Monday, October 27, 2008

Cake

Last Thursday I had cake for breakfast. There is a multitude of reasons why I shouldn't have cake for breakfast, or at anytime for that matter, and it got me thinking.....


Remember when you were little & everything seemed so tough? Of course now we know it wasn't. Being a grown-up is tough. I mean adolescence wasn't a walk in the park, but I'm talking about responsibilities.

There are so many responsibilities that come along with age. And if you are a parent, triple those responsibilites.

I have to take care of two (I would say three, but I fear Sammy might read this) little human beings. Granted they are both more self-sufficient than when they first arrived, but I am responsible.

For clean clothes, .. for even having clothes, for their meals, and lunch money, and homework done, and getting to dance class or soccer, or any school function on time. Does Samantha have her flute? Did Libby wear purple like she was supposed too? Did they brush their teeth, wash behind their ears? Change their underwear ? (okay that last one Sammy does on his own.... tee hee hee) Take a vitamin? Wearing a helmet? Wearing her deodorant ? Are they getting bullied? Are they bullying? Did they read all their minutes this week? Should they have more responsibilities at this age? or less?

Did I pay RG&E ? Did I budget for the nine million birthday parties we have this month? Should we get AAA before we go to NC ? Are the dishes in the machine clean or dirty? Is the litter box clean? Are we out of Parmesan cheese? Does anyone need a doctor's appointment? Is the van due for an oil change? Did I send out that birthday card, or that thank you card? Did I remember to get eggs?

See what I mean? I could go on & on & on & on, but I won't.

Being a grown-up is hard.

But I can have cake for breakfast.

Saturday, October 4, 2008

11 & 5/8

One of my guilty pleasures is watching "American Dad" on Fox. It's a cartoon, and it's for adults, and its brash, and often times outright rude. But it's funny. The season premiere started with the teenage boy announcing that he had hit puberty. This immediately caused flashbacks for his parents of when their daughter had gone through puberty. They then packed their bags & planned on running away until it was over. They were scared.

I can relate.

I know what it is. The problem with puberty. It's the crying.

Not the silent tears running down her cheeks, and a slight sniffle. Not the crocodile tears like when she couldn't get what she wanted. Not the scared cry, not the hurt cry.

It's a cry that I am pretty sure comes from her toes.

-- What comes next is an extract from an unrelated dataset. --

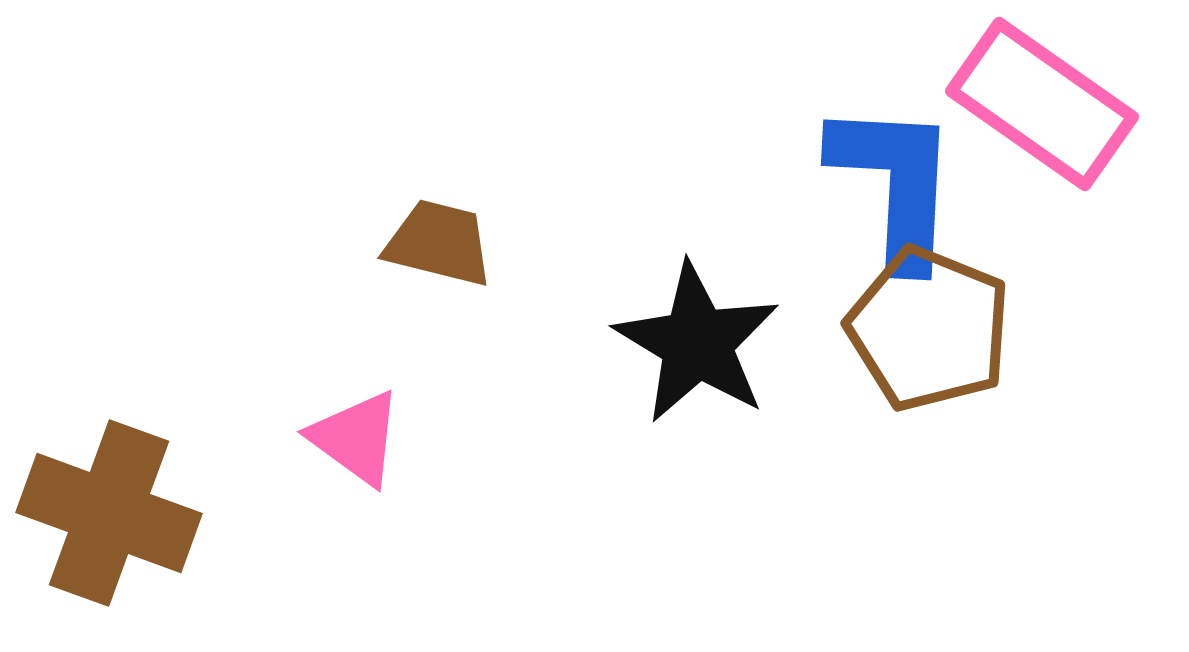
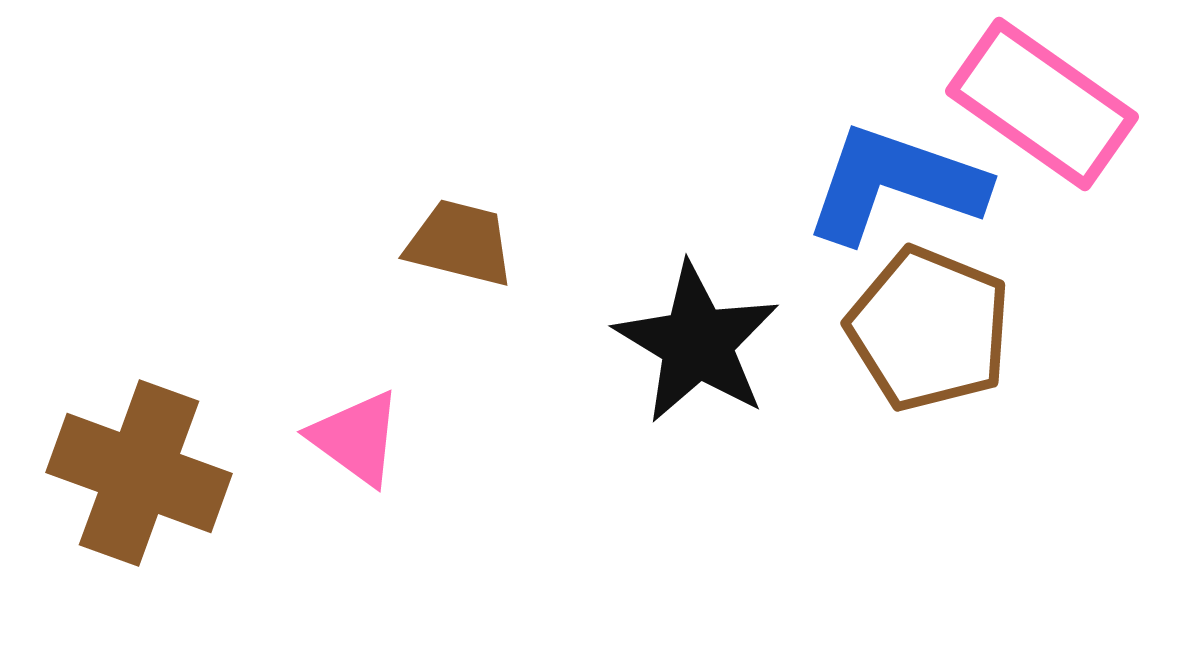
blue L-shape: rotated 74 degrees counterclockwise
brown trapezoid: moved 21 px right
brown cross: moved 30 px right, 40 px up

It's a cry that sounds like she has just lost her best friend, and cat, all at once.

In fact if you heard it, it would break your heart. It's quite pitiful. Because it's not mean spirited. It's not a temper tantrum. She is sad.

Today she cried for about 10 minutes. Inconsolably (not that I was trying to console her, I wasn't). But before you judge her, let me tell you, the cause was very serious in nature. You see, she wanted rigatoni for lunch. She got PBJ.

I know, it's tragic beyond words, and I fully understand why this act in & of itself truly made her believe that I do not love her. That although there are children starving, the fact that she had PBJ instead of rigatoni was the biggest betrayal that I could have ever inflicted on her.

The thing is, is that she used to be reasonable. She's a good girl, don't get me wrong. But at some point in September all sense of logic & reason went out the window.

Sometimes it's going to dance class, sometimes it's not being able to go on the computer, sometimes it's rigatoni. And her world shatters.

Now bear in mind, I'm not completely ignorant, our family had a very rough summer, a lot of very serious health situations with our loved ones. I know that took a toll. But she soildered through. She went to sleep away camp for the first time for a week. Loved it wants to go for two weeks next year. Middle school started. Lots of responsibility, and independence.

I get it.

And I have expected terrible outbursts, and tantrums, and rebellion.

I got crying. And despair.

But then it's over. Forgotten. But not regretted. She feels justified in being that sad.

It's rigatoni.

What does it symbolize to her I wonder?